If we just put all that light on one area at half the distance this plan wouldn't work in any form. (Other than pushing the limits of normal sog but not in 4" areas per plant it wouldn't.)

Even though it's an insane number of clones and you could yield the same with half the number in the same space, this way avoids veg time so it yields more with quicker turn around at the max GPW rather than using lots of light power to get bigger zero veg clones.

No?
 

FLoJo

Well-Known Member
i think you are missing the point...

for examples sake lets just say it is possible for 400w to pull 2lbs in a 4x4 area with a light mover, and each plant hits 7g a plant or whatever. if you double the area, you are halfing the light which means in a 4x8 area you will be getting 3.5 grams per plant because you are doubling the plants, but effectively giving each plant half the light even if you have them an inch away.

all you are doing is spreading the light out more and giving less to each individual.. thats what im trying to say is that there is a peak where no matter how far you spread it, you will never increase your yield, but if you keep spreading it far enough, you will end up losing yield.. not to mention it will be a bag of shake.

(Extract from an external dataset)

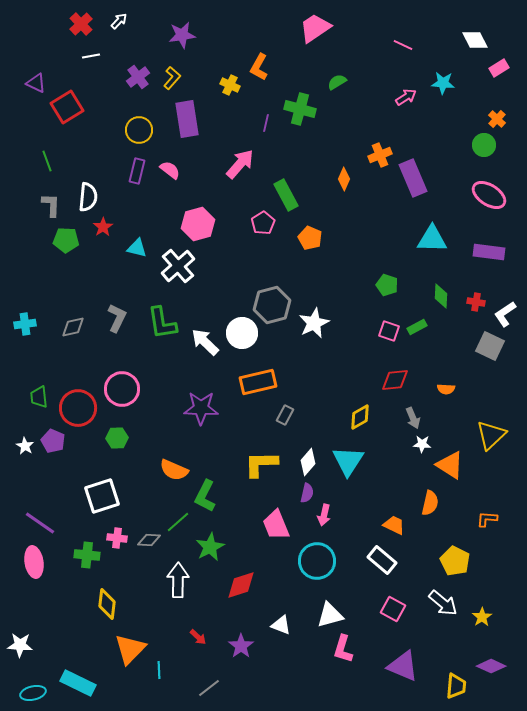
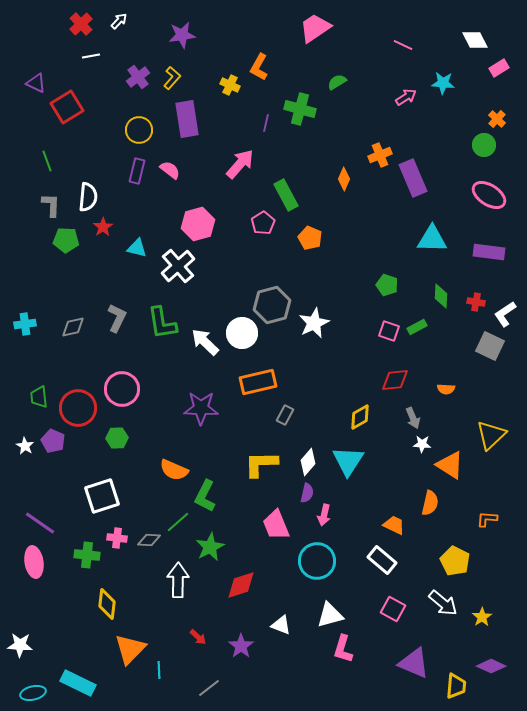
purple triangle at (403, 666): moved 11 px right, 3 px up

once the footprint of the light is off of the plant it is essentially not getting any energy, so the key is to spread the light just far enough to cause uniform growht and spread an optimum amount of energy over the canopy
 

OregonMeds

Well-Known Member
I think we're just tripping up on details now not really that I'm not getting your points which have been very good and helped not mistakely think an oval mover would work.

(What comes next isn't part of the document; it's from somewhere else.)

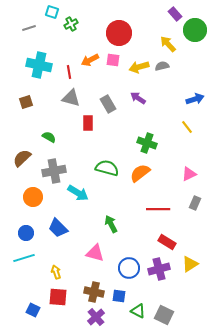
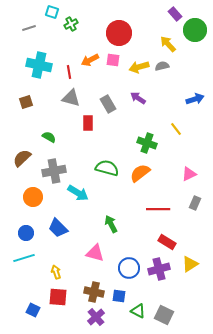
yellow line at (187, 127): moved 11 px left, 2 px down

I think confusion now comes from 400 not being enough for 4x4 because you proved the oval mover probably has no merit. 4x4 is oficially down and out, for now at least.

If we are talking all these same things and 3x3, where the light doesn't have to move at all to cover it, then add normal mover drop light half and use two trays doesn't it makes sense? That is the normal way to use a mover.

I'm not that thick I don't think... A bag of loose nugs weighing two pounds is more profitable than a bag of hard nugs weighing one pound anyway also.